Hours after her victory, Avila signed with the Sony BMG Canada record label and released her first single "Meant to Fly", which debuted at number one on the Canadian singles chart, a position it held for a huge nine weeks. The single was eventually certified double platinum. On 5 October 2006, the CTV television network reported that Avila has signed a modelling contract with Ford Model. Avila started the 2006 NHL season on 4 October when she performed the Canadian national anthem at the Toronto Maple Leafs vs. Ottawa Senators game. She performed the anthem again before another Battle of Ontario game at the Scotiabank Place on 26 October following an autograph session on the same afternoon at Gatineau's Les Galeries de Hull shopping centre.

Avila's debut album, Somewhere Else, was released on 14 November 2006, and debuted at number 6 on the Canadian albums chart, selling 16,000 copies in its first week. The second single from the album, "I Owe It All to You", peaked at number nine. On 19 November 2006, Avila performed the national anthem at the 94th Grey Cup game in Winnipeg. Eva and her Canadian Idol predecessor, Melissa O'Neil, were both nominated for the 2007 Juno Award for Best New Artist, but Tomi Swick won the award. The third and final single from Avila's album, "Fallin' for You" was released in April 2007 and peaked at number thirty-five.

=== 2008–2010: Give Me the Music ===
On 26 March 2007, eTalk confirmed that Avila would be the new face of Maybelline New York, making her the first Canadian to be a face for the brand. Also in 2007, she participated on the hip hop compilation Les 40 Voleurs with La Dynastie on the song "La Fausse Raison". Eva also recorded the song "Canada (You're a Lifetime Journey)," the finale tune to the film O Canada!, which was shown at the Canadian pavilion in Epcot in Orlando, Florida from 2007 through 2019.

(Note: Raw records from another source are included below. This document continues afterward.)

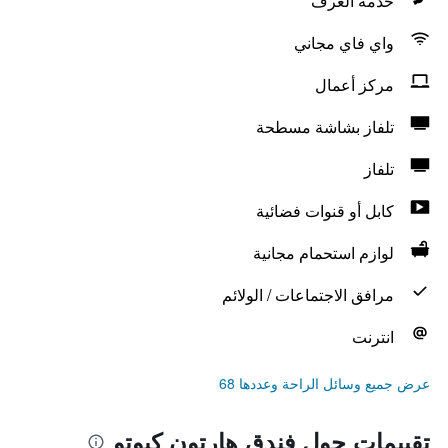
خدمة الغرف
واي فاي مجاني
مركز أعمال
تلفاز بشاشة مسطحة
تلفاز
كابل أو قنوات فضائية
لوازم استحمام مجانية
مرافق الاجتماعات / الولائم
انترنت
عرض جميع وسائل الراحة وعددها 68
تقييمات حول فندق هارتون كيوتو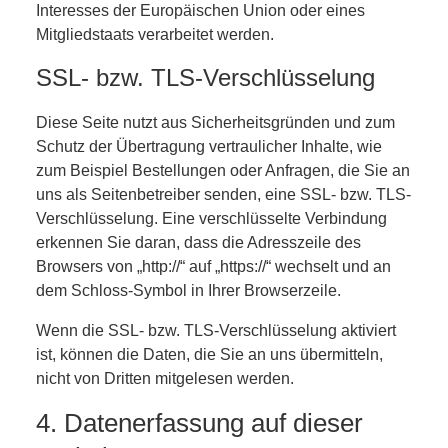
Interesses der Europäischen Union oder eines
Mitgliedstaats verarbeitet werden.
SSL- bzw. TLS-Verschlüsselung
Diese Seite nutzt aus Sicherheitsgründen und zum
Schutz der Übertragung vertraulicher Inhalte, wie
zum Beispiel Bestellungen oder Anfragen, die Sie an
uns als Seitenbetreiber senden, eine SSL- bzw. TLS-
Verschlüsselung. Eine verschlüsselte Verbindung
erkennen Sie daran, dass die Adresszeile des
Browsers von „http://“ auf „https://“ wechselt und an
dem Schloss-Symbol in Ihrer Browserzeile.
Wenn die SSL- bzw. TLS-Verschlüsselung aktiviert
ist, können die Daten, die Sie an uns übermitteln,
nicht von Dritten mitgelesen werden.
4. Datenerfassung auf dieser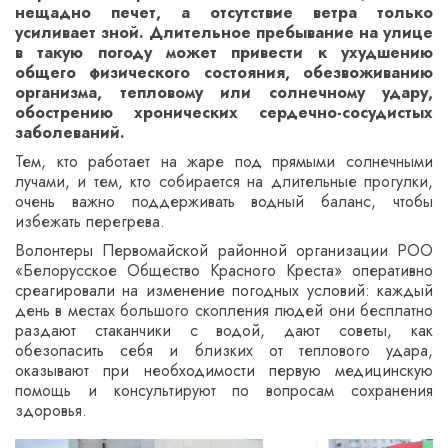
нещадно печет, а отсутствие ветра только
усиливает зной. Длительное пребывание на улице
в такую погоду может привести к ухудшению
общего физического состояния, обезвоживанию
организма, тепловому или солнечному удару,
обострению хронических сердечно-сосудистых
заболеваний.
Тем, кто работает на жаре под прямыми солнечными
лучами, и тем, кто собирается на длительные прогулки,
очень важно поддерживать водный баланс, чтобы
избежать перегрева.
Волонтеры Первомайской районной организации РОО
«Белорусское Общество Красного Креста» оперативно
среагировали на изменение погодных условий: каждый
день в местах большого скопления людей они бесплатно
раздают стаканчики с водой, дают советы, как
обезопасить себя и близких от теплового удара,
оказывают при необходимости первую медицинскую
помощь и консультируют по вопросам сохранения
здоровья.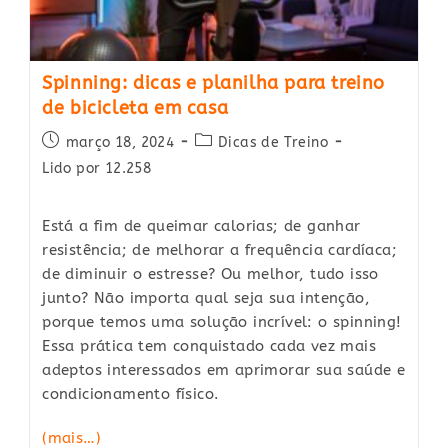
Spinning: dicas e planilha para treino
de bicicleta em casa
Post
Post
março 18, 2024
Dicas de Treino
published:
category:
Lido por 12.258
Está a fim de queimar calorias; de ganhar
resistência; de melhorar a frequência cardíaca;
de diminuir o estresse? Ou melhor, tudo isso
junto? Não importa qual seja sua intenção,
porque temos uma solução incrível: o spinning!
Essa prática tem conquistado cada vez mais
adeptos interessados em aprimorar sua saúde e
condicionamento físico.
(mais…)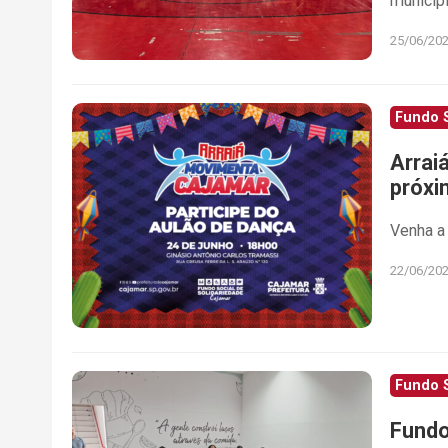
municíp
25/06/20
Fundo S
Arrai
próxi
Venha a 
22/06/20
Fundo S
Fundo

Following the success of her debut album, Avila returned to the recording studio in Toronto to begin work on her second album. On 9 August 2008, she announced on Canada's eTalk that the first single to be taken from her second album would be called "Give Me The Music", composed by Matrax Production and written by Frankie Storm, Tee Marie a.k.a. Tanya Miller of (Tha Kopi Writz) and Shaun Johnson and would be released on 2 September, with the album of the same name following on 28 October. She also stated that the record label, Sony BMG Canada were hoping to make the record her first American release. If the album was released and well received in America, Avila stated that she hoped to extend the album's supportive tour into the U.S. When released in Canada on 28 October, Eva's second album, Give Me the Music, hit the national albums chart at number 63, a surprisingly low debut considering the lead single had peaked at number 21 on the Canadian Hot 100. "Damned", the second single from the album debuted on the Hot 100 in January 2009 and peaked at number 83. In late March 2009, Avila was the support act for the four Canadian dates of Beyoncé Knowles' I Am... World Tour. She recently performed at the Virgin Festival 2009 in Montreal. She was the third act. She also performed at the 2010 Winter Olympics closing ceremony on 28 February 2010.

=== 2011 ===
Eva Avila sang the National Anthem and performed at the halftime show at the Montreal Alouettes' home opener on 29 June 2011. She sang three songs, including "I Owe It All to You".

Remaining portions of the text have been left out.